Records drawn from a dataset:
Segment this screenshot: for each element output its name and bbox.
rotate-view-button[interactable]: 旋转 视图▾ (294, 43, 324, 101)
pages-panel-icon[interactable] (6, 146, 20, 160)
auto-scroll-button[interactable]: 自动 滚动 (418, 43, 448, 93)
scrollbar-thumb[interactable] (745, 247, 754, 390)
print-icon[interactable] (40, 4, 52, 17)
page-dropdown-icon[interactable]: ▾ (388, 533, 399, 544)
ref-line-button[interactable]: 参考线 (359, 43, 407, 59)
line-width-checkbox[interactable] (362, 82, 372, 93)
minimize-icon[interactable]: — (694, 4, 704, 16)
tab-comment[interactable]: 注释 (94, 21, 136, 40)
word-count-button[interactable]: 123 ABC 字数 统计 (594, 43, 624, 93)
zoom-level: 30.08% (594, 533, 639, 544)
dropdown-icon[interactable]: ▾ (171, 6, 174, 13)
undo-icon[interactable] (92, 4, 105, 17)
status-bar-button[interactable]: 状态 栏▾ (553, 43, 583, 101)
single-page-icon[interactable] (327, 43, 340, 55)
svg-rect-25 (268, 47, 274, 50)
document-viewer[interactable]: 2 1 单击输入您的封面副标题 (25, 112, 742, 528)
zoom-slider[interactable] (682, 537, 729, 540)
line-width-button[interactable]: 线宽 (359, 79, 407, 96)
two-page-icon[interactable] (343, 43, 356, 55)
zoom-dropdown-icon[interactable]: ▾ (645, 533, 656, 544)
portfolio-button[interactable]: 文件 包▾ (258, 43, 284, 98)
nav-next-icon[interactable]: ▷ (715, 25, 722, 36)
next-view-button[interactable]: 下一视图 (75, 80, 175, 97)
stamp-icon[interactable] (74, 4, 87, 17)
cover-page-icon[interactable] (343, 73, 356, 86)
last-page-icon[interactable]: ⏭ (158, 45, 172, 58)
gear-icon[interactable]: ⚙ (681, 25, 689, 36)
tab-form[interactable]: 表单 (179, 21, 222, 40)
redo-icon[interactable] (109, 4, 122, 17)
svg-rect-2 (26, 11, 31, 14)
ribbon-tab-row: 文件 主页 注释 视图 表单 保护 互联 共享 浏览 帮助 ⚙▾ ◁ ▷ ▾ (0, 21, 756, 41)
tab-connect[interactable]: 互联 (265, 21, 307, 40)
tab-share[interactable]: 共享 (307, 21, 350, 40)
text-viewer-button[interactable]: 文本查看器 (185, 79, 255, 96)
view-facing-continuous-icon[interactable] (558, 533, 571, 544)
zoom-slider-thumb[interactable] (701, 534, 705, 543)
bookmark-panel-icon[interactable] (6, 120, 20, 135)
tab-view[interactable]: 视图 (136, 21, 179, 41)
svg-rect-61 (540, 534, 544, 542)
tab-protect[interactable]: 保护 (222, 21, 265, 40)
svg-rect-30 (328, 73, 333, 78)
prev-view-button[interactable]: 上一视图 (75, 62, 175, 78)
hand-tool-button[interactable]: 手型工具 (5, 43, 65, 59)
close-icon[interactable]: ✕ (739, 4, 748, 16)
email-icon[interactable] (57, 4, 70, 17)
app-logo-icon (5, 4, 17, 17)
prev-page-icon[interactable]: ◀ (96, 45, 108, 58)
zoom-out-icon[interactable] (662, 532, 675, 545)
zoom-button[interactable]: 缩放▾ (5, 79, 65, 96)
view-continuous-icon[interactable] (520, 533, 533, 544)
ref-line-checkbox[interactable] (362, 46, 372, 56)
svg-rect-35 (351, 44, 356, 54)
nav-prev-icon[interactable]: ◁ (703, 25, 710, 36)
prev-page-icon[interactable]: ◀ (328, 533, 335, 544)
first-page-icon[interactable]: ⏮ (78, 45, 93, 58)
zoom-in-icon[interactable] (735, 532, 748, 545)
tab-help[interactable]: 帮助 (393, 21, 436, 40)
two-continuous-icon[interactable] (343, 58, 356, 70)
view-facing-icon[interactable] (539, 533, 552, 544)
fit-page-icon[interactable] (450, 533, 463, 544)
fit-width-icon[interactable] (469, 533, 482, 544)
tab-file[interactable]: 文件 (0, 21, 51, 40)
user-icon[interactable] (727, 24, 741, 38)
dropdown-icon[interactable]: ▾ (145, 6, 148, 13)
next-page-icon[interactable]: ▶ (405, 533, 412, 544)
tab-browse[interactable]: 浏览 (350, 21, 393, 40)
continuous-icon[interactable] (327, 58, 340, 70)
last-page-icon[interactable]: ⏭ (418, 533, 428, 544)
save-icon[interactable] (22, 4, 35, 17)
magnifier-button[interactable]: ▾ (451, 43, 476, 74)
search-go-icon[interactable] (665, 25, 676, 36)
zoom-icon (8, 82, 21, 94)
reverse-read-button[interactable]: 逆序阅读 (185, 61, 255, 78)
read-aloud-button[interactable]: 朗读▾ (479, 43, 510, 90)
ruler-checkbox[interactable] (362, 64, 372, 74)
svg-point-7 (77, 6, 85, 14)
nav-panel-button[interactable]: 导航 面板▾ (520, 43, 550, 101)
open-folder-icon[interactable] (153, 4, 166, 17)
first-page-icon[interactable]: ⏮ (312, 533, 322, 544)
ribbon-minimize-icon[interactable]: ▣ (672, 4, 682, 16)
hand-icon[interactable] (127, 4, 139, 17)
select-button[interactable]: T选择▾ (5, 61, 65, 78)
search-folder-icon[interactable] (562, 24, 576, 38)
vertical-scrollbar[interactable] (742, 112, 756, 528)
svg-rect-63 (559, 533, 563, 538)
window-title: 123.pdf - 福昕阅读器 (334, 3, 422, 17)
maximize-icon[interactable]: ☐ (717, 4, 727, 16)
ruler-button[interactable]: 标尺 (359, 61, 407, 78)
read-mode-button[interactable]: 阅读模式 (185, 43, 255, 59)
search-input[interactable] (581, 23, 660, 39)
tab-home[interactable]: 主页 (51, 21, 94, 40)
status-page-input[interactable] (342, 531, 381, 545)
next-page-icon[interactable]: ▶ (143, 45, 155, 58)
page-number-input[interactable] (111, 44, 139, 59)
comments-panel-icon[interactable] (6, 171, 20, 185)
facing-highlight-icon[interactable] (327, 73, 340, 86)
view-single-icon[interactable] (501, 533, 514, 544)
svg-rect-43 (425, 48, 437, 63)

- [What you need to do]: Every line in the records above that contains the word "status" should be copied out.

- [Exercise response]:
status-bar-button[interactable]: 状态 栏▾ (553, 43, 583, 101)
status-page-input[interactable] (342, 531, 381, 545)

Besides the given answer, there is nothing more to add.